Satılması nispeten kolay olması gereken reformlar önemli iyileştirmeler sağlayabilirken, ne yazık ki mali reform kampanyalarının popüler ilerici güçlerin etkili bir şekilde çalışması özellikle zordur. "Savaş değil barış"tan farklı olarak mali reform teknik açıdan daha karmaşıktır ve bu nedenle sıradan vatandaşları eğitmek ve harekete geçirmek daha zordur. Çevreyi kirletenlere karşı genellikle yerel olarak mücadele edilebilen kampanyalardan farklı olarak, mali reform büyük ölçüde ulusal ve uluslararası düzeyde, yerel seçmenlerden pek çok adım uzakta olan ve her zaman ülkenin ekonomisiyle hiç dost olmayan insanlar tarafından yönetilen örgütler ve koalisyonlar aracılığıyla ilerlemelidir. adil işbirliği. Bunlar, bu tür reform çalışmalarına öncelik verip vermemeye karar veren grupların akılda tutması gereken önemli yükümlülüklerdir. Bazı istisnalar var. Kırmızı astar karşıtı ve toplumsal yeniden yatırım kampanyaları yerel düzeyde yürütülebilir. Hatta Finansal Piyasalar Merkezi, Federal Rezerv Bankası'nın yerel yönetim kurullarında topluluk gruplarının temsili için Federal Rezerv Bankası'nı oluşturan yetki kanunundaki hükümlerden yararlanarak sıradan vatandaşların para politikası üzerindeki etkisini artırmaya yönelik bir kampanya bile yürütüyor. Ancak ne yazık ki, yerel ve uluslararası finansı ehlileştirmek, kapitalist finans sektörünün sıradan halka hizmet etmeyi ne kadar kötü bir şekilde kaçırdığına işaret etmek için cazip fırsatlar sunduğu kadar, çoğu vatandaş aktivist için büyük ölçüde ezoterik ve mesafeli görünecek bir faaliyettir.

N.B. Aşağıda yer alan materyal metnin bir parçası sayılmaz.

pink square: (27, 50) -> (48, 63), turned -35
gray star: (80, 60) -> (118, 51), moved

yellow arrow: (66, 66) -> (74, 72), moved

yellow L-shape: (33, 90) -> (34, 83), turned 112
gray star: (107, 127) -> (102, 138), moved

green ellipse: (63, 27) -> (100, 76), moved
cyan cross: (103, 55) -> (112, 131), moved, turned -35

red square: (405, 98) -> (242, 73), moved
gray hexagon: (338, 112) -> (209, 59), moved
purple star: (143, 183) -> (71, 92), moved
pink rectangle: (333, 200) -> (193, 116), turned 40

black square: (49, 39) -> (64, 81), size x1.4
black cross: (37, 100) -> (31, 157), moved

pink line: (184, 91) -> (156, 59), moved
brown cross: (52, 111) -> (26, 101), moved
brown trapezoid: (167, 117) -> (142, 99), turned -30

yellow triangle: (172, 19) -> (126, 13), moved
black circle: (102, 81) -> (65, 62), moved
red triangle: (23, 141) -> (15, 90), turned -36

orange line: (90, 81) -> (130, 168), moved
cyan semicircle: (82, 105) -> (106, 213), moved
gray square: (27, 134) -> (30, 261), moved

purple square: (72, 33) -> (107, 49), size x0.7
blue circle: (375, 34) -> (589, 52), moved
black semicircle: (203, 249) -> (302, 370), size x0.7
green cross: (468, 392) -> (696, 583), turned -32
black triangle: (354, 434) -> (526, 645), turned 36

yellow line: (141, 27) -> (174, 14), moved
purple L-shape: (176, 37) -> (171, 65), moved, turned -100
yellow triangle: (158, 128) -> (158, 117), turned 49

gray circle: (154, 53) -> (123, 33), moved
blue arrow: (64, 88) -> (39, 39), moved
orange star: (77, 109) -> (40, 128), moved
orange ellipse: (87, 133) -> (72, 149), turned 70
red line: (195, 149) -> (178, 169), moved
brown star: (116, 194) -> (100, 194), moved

Tam İstihdam Makro Politikaları: Fiili üretimi potansiyel GSYH'ye yakın tutmak ve döngüsel işsizliği minimumda tutmak için toplam talebin maliye ve para politikaları yoluyla yönetilmemesinin hiçbir nedeni yoktur. Hükümetleri etkili istikrar politikaları uygulamaya zorlamak yalnızca ekonomiyi daha verimli hale getirmekle kalmıyor, aynı zamanda başka şekillerde de adil işbirliği için mücadele eden geniş hareketi güçlendiriyor.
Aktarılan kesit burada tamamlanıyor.